One should never impede artists from accomplishing what they have set their minds on. That's what I was thinking the evening I watched John Goudie Lynch cut open the stuffed stomach lining of a lamb - the haggis. Hanging on the wall behind him, a naked man glided over a landscape. One of John's paintings, unbelievably precise in its brush-work and evocative in its expression. I could hear the wind whistling in the ears of the flying man.
With one slash of the knife, he had sliced through the taught, pale skin and the bag opened to show its golden gleaming contents. We were seated round the table, motionless in that familiar wait - "food!" and a little jokingly - "what is that thing?" I verified that there was a fork to the left of my plate and not a tooth-brush.
The quality of the haggis relies on the stuffing and on the mood of the guests.
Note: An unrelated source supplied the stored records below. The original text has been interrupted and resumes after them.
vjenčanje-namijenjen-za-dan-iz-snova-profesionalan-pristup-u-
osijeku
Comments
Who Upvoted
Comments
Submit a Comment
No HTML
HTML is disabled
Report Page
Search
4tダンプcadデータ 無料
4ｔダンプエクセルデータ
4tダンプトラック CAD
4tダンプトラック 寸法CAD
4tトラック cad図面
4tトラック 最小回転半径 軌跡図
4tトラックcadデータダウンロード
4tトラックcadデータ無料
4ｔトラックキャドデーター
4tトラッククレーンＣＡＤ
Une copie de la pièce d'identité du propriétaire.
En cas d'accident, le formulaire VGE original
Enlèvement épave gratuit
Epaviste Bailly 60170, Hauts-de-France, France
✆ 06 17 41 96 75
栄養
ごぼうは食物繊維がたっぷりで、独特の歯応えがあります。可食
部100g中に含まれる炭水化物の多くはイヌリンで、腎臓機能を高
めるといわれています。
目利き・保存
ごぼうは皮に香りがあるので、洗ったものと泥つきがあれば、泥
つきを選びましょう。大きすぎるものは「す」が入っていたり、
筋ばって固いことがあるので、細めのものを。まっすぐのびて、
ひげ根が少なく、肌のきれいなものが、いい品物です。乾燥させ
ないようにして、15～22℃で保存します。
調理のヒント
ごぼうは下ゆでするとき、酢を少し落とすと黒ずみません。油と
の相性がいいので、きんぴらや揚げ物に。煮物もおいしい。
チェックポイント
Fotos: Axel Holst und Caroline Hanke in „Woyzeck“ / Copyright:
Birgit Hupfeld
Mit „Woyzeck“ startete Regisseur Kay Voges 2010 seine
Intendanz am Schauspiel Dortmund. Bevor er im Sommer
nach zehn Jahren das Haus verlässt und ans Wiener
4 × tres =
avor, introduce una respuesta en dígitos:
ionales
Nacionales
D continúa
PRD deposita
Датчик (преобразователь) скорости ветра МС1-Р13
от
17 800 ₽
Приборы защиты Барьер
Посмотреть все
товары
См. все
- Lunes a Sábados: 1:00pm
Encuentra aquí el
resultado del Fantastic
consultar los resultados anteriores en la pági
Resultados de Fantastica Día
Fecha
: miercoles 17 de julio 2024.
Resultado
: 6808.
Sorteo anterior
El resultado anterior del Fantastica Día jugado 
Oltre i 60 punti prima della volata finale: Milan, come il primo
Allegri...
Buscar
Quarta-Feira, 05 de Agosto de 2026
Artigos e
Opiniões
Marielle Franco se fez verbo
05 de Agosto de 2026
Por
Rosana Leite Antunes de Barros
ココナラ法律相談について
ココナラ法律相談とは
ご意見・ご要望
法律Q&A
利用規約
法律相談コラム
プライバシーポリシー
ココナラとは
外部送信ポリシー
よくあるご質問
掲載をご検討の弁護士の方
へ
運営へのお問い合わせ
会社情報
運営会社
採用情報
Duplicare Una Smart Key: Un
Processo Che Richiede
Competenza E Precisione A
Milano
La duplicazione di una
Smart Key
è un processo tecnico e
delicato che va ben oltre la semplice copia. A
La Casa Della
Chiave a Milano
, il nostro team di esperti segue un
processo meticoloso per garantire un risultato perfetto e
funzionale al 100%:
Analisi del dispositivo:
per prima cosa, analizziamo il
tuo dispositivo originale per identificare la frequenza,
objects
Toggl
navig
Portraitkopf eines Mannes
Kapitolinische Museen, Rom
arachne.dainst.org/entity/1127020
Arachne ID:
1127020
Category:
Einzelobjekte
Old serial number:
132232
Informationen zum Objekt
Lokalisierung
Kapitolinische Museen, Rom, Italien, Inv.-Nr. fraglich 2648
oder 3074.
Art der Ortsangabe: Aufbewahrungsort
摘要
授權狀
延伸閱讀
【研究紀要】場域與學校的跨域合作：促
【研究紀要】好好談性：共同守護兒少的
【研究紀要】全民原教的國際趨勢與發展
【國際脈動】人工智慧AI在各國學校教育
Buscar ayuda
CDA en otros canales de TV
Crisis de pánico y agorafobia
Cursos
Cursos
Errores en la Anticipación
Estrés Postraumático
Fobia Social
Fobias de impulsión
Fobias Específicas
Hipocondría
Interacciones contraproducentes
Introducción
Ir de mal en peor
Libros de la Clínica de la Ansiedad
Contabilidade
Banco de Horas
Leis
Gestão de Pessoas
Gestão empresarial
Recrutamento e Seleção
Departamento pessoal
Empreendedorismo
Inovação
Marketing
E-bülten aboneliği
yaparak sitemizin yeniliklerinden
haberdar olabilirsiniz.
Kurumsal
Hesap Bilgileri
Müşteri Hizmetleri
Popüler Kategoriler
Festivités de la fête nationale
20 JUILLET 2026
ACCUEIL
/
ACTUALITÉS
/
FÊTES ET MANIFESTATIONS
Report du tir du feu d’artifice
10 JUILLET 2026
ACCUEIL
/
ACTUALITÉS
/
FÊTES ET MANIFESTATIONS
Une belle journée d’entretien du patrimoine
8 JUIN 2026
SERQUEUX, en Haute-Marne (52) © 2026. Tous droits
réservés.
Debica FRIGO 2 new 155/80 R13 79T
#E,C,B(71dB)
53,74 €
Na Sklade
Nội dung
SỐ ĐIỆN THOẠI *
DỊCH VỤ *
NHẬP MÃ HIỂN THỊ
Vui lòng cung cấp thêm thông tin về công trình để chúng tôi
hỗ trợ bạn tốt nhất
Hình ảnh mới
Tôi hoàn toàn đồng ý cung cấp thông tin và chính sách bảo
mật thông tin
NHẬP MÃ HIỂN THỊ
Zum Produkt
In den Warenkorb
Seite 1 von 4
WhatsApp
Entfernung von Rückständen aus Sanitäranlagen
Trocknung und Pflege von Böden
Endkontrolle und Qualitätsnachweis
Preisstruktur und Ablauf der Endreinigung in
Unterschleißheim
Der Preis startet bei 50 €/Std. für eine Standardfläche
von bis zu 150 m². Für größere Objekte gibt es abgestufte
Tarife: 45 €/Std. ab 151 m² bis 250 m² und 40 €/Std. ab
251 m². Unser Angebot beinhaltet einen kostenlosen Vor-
In short, on what lies within the one who's eating and within that being eaten. The process is similar in regard to the paintings of John Goudie Lynch, if he'll excuse the comparison.
His characters have often strange vacant expressions, they are our masks and our mirror. They're frozen in some absurd act, yet somehow familiar. We get the impression that they're experiencing something we have been through ourselves, whether awake or in a dream. John opens up his world, the one in his imagination. His talent is in making it our own. The haggis by the way was excellent, thank you.